START RECORD SET

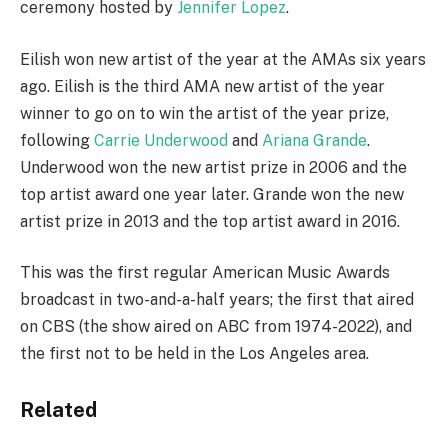
ceremony hosted by
Jennifer Lopez
.
Eilish won new artist of the year at the AMAs six years
ago. Eilish is the third AMA new artist of the year
winner to go on to win the artist of the year prize,
following
Carrie Underwood
and
Ariana Grande
.
Underwood won the new artist prize in 2006 and the
top artist award one year later. Grande won the new
artist prize in 2013 and the top artist award in 2016.
This was the first regular American Music Awards
broadcast in two-and-a-half years; the first that aired
on CBS (the show aired on ABC from 1974-2022), and
the first not to be held in the Los Angeles area.
Related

END RECORD SET

• [PROMPT] Go through the entries above, and wherever a line holds the word "Eilish", copy that line.

• [RESULT]
Eilish won new artist of the year at the AMAs six years
ago. Eilish is the third AMA new artist of the year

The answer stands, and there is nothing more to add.